PROVIDED RECORDS:

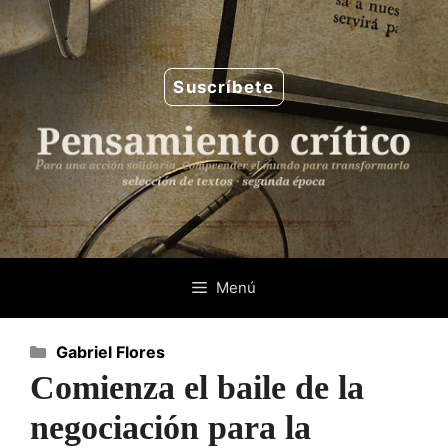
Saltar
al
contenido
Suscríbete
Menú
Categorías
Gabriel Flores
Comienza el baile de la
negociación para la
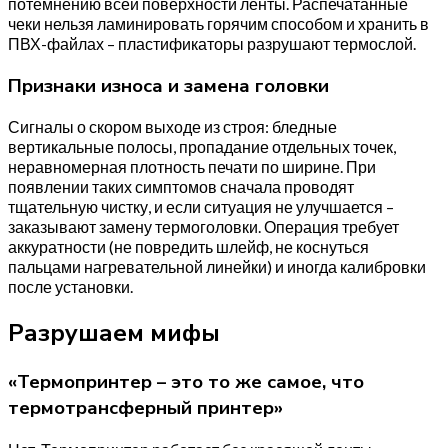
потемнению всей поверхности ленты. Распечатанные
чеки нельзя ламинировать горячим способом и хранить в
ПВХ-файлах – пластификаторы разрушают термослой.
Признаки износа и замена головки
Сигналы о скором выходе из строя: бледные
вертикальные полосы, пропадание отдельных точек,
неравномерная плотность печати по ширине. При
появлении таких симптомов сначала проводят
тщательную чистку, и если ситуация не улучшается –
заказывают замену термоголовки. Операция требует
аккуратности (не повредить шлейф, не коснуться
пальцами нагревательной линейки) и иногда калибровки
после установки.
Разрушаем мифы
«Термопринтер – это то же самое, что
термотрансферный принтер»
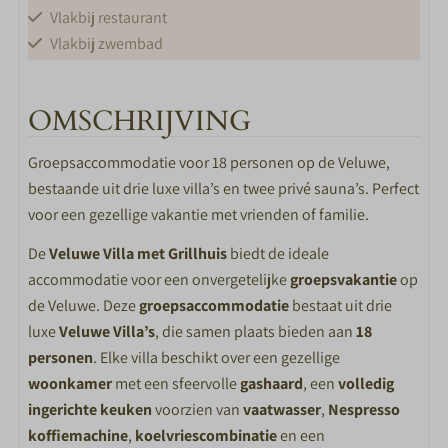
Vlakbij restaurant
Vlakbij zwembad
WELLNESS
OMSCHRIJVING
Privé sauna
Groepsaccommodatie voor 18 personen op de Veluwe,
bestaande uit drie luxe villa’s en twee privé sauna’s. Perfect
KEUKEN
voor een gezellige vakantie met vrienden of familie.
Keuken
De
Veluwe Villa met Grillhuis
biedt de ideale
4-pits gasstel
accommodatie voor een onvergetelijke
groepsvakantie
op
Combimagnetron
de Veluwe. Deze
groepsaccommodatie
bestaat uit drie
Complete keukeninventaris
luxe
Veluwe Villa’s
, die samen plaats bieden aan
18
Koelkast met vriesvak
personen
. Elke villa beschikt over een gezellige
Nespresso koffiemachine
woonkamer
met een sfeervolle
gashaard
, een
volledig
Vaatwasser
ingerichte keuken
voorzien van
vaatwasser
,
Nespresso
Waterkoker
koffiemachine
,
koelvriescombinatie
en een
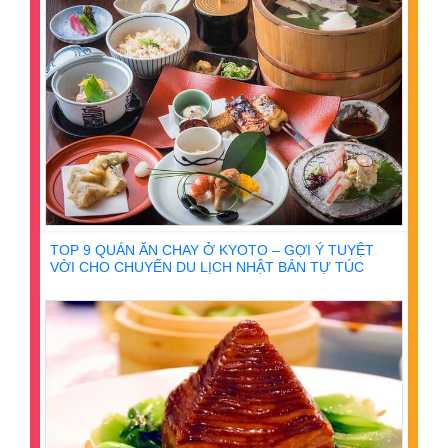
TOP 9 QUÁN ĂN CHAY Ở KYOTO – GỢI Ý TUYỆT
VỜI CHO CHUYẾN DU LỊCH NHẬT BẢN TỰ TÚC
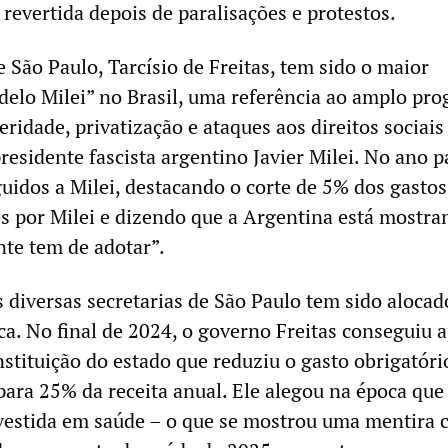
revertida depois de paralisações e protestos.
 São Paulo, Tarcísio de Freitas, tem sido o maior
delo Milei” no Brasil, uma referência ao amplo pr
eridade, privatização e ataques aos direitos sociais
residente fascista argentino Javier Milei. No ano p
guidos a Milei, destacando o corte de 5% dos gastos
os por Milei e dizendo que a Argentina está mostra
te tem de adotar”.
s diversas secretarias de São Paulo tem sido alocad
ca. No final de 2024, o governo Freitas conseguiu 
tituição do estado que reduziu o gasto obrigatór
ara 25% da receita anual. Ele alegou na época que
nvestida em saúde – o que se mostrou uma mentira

INSTRUCTIONS FOR THE TASK: Each line above that has the word "koffiemachine" should be copied.

SOLUTION FOR THIS TASK:
Nespresso koffiemachine
koffiemachine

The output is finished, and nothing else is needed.